What isn’t contained in the legislation is a single penny in reduced federal spending.
When will liberals learn that real financial security comes only when you reduce profligate spending and use the savings to pay off your debt?
May I remind my liberal friends that there is no such thing as a “corporate tax.” Corporations don’t pay taxes—their customers, you and I, do. An increase in corporate tax is effectively tak- ing dollars out of the pockets of all of us poor suckers trying to make a living down here on the bottom.
Raising corporate taxes is essentially raising taxes on yourself. I don’t know about you, Alison, but I can’t afford to raise my own taxes.
Steve, your response is loaded with the classic tropes that convince middle-class conservatives to fear the government. Seriously? Selling bridges? What a cliché! I hear that sneer in your voice when you say the word “liberal.” If you’re making less than $400,000, stop shivering!

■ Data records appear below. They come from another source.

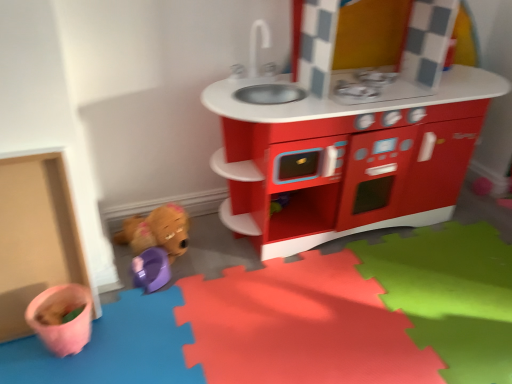 The height and width of the screenshot is (384, 512). What do you see at coordinates (157, 231) in the screenshot?
I see `brown plush toy at lower left, arranged as the second toy when ordered from the bottom` at bounding box center [157, 231].

You are a GUI agent. You are given a task and a screenshot of the screen. Output one action in this format:
    pyautogui.click(x=<x>, y=<y>)
    Task: Click on the purple plastic toy at lower left, which ranks as the first toy in bottom-to-top order
    This screenshot has width=512, height=384.
    Given the screenshot: What is the action you would take?
    pyautogui.click(x=151, y=269)

Where is `brown plush toy at lower left, which is the first toy from top to bottom`? brown plush toy at lower left, which is the first toy from top to bottom is located at coordinates (157, 231).

Considering their positions, is brown plush toy at lower left, which is the first toy from top to bottom, located in front of or behind purple plastic toy at lower left, which ranks as the first toy in bottom-to-top order?

Clearly, brown plush toy at lower left, which is the first toy from top to bottom, is behind purple plastic toy at lower left, which ranks as the first toy in bottom-to-top order.

Consider the image. Is brown plush toy at lower left, which is the first toy from top to bottom, shorter than purple plastic toy at lower left, which ranks as the first toy in bottom-to-top order?

Incorrect, the height of brown plush toy at lower left, which is the first toy from top to bottom, does not fall short of that of purple plastic toy at lower left, which ranks as the first toy in bottom-to-top order.

Is brown plush toy at lower left, arranged as the second toy when ordered from the bottom, oriented towards purple plastic toy at lower left, which ranks as the first toy in bottom-to-top order?

Yes, brown plush toy at lower left, arranged as the second toy when ordered from the bottom, is oriented towards purple plastic toy at lower left, which ranks as the first toy in bottom-to-top order.

Consider the image. From a real-world perspective, is brown plush toy at lower left, arranged as the second toy when ordered from the bottom, above or below purple plastic toy at lower left, which ranks as the first toy in bottom-to-top order?

brown plush toy at lower left, arranged as the second toy when ordered from the bottom, is situated higher than purple plastic toy at lower left, which ranks as the first toy in bottom-to-top order, in the real world.

Considering the positions of objects brown plush toy at lower left, which is the first toy from top to bottom, and matte plastic play kitchen at center in the image provided, who is more to the left, brown plush toy at lower left, which is the first toy from top to bottom, or matte plastic play kitchen at center?

brown plush toy at lower left, which is the first toy from top to bottom, is more to the left.

Is brown plush toy at lower left, arranged as the second toy when ordered from the bottom, turned away from matte plastic play kitchen at center?

No, brown plush toy at lower left, arranged as the second toy when ordered from the bottom,'s orientation is not away from matte plastic play kitchen at center.

This screenshot has height=384, width=512. I want to click on the 1st toy below when counting from the matte plastic play kitchen at center (from the image's perspective), so click(157, 231).

Is point (125, 235) closer or farther from the camera than point (234, 179)?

Moving on. . .As to taxing the very rich, including tax evaders: Currently, CEOs earn 670 times as much as their employees. Sheesh!

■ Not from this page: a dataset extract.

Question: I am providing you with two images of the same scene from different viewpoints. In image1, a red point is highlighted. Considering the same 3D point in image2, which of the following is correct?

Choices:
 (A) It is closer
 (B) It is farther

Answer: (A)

Say your household income is $450,000. Even if you’re paying at the highest rate, at about 40%, you’ll pay about $160,000 in taxes. Ouch. Still, your post-tax income will be $290,000— which is a lot of money, and you should be able to afford a nice home and necessities, provide a legacy for your family, and enjoy many, many luxuries.
Now let’s look at more modest incomes: At $50,000, your tax rate is 12%, giving you $44,000 to spend. If a person with an income of $1 million pays 5 more percentage points in taxes, the person still has $545,000 to spend—he or she won’t feel the pinch to the extent that a middle-class taxpayer will. But if you increased the tax on the middle-income earner by 5%, that would drop a $50,000 income to $31,500.
So when you’re a real-estate developer, your properties appreciate, and you’ll have to pay taxes on that income. But if you borrow against those properties, you can show a loss.
`Or if you have an appraiser who is undervaluing the worth of the properties, you pay no taxes, or if another appraiser overvalues the properties, you can get large loans. In the end, you can get enough money flowing that you can buy gold toilets and accumulate enough cash to run for president.
So do I think that the IRS should have more agents going after guys who cheat on their taxes? Absolutely.
Steve’s second response:
Just a quick tax lesson: Your real estate developer only pays taxes on the value of the building when he sells it for a profit. If he buys the property and then plows so much money into renovations and rehab that he loses money and must sell the building at a loss, would you tax him for losing money?
Let’s say an automaker needs to build a new plant to bring out a new model. Are you saying he shouldn’t be able to claim the cost of building the plant against his income? If so, why would anyone in his right mind build a new plant that employs hundreds, or perhaps thousands, of workers?
It’s easy to say, “Tax the rich.” But the fact is, it’s the rich who hire and pay the rest of us. If they make less money, they hire fewer people and don’t expand their businesses. Everybody loses…except the government.
When you say, “tax the corporations,” you’re not really hurting the rich, but you are taking money out of millions of 401Ks of ordinary citizens who are invested in that corporation.
The U.S. has a deficit because we spend money we don’t have. When a family does that month after month, year after year, the crash is inevitable.
It’s the same with governments. Instead of hiring 87,000 new IRS agents to take money out of all our pockets, how about 87,000 new border control agents that could enable us to stop paying out billions of borrowed dollars in subsidy payments to non-citizens. Now that’s a real deficit reduction program.
You can’t solve either deficits or inflation by spending money that you don’t have.